▸ WHAT YOU ARE ASKED TO DO
Isolate every line in the records below with "named" in it.

▸ SUPPLIED MATERIAL
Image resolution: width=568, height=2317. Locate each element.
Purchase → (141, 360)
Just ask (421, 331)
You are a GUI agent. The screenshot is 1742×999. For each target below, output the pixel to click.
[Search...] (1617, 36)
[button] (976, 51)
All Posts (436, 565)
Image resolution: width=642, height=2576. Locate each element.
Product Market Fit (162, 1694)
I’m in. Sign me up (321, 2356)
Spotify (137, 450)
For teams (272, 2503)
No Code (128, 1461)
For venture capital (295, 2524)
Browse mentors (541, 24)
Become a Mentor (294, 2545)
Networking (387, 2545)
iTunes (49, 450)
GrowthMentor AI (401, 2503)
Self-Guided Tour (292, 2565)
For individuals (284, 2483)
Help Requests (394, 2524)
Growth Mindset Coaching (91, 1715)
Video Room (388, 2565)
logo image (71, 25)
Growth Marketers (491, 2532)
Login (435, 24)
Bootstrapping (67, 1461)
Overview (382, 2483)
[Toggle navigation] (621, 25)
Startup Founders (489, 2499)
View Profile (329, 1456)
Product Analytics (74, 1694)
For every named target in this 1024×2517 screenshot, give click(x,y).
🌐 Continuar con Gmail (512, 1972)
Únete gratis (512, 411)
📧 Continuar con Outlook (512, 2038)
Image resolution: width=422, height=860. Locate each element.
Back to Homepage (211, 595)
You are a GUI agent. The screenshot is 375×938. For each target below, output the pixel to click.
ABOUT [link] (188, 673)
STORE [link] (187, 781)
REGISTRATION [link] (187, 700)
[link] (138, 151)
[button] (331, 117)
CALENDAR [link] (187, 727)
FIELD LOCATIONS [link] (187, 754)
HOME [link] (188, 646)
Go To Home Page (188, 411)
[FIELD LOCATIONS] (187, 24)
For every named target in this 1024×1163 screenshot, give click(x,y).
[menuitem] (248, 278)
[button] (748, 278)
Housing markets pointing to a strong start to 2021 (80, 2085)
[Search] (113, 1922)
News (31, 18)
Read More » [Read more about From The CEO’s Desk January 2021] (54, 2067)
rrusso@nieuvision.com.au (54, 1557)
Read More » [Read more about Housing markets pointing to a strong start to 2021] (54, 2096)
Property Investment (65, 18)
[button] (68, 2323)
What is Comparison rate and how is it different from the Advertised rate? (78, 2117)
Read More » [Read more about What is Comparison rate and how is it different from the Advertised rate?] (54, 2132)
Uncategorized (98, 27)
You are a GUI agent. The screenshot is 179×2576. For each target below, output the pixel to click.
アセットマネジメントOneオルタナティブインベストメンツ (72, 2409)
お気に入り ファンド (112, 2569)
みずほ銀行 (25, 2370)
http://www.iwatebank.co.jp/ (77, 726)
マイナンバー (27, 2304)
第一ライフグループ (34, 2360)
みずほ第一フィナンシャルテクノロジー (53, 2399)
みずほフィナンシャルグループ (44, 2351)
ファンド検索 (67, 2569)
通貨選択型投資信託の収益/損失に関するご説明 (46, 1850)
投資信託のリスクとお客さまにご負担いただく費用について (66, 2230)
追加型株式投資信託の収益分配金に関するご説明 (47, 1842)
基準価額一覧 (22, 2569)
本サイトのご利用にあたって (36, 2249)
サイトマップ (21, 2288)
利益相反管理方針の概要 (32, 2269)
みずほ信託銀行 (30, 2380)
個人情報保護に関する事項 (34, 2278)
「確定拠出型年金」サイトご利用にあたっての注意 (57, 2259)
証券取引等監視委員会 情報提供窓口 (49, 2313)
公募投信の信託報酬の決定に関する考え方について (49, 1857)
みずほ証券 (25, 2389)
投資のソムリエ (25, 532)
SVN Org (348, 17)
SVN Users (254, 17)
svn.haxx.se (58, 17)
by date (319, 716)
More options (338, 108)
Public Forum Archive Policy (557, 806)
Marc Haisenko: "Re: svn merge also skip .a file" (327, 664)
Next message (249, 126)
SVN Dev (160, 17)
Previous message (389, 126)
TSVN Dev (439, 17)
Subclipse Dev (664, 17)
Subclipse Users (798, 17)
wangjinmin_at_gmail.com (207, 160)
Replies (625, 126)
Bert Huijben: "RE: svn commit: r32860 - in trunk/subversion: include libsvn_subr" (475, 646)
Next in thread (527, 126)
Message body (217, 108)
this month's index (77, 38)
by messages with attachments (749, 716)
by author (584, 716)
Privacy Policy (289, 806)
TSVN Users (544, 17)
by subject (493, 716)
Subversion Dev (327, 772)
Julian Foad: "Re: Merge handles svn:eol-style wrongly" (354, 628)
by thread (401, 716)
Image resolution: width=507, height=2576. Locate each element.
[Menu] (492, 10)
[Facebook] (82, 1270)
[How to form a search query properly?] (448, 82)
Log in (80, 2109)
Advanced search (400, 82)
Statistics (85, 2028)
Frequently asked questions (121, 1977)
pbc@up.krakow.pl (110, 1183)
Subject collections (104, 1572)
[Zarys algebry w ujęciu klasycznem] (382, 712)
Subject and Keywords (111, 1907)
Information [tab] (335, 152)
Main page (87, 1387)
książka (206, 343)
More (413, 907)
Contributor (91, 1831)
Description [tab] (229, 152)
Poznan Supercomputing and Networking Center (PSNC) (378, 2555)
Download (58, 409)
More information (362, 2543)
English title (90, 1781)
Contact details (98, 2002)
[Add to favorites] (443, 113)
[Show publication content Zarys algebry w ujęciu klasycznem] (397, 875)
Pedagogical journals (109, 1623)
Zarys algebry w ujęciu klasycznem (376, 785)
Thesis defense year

▸ REPLY TO THE EXERCISE
For every named target in this 1024×2517 screenshot, give click(x,y).
For every named target in this 1024×1163 screenshot, give click(x,y).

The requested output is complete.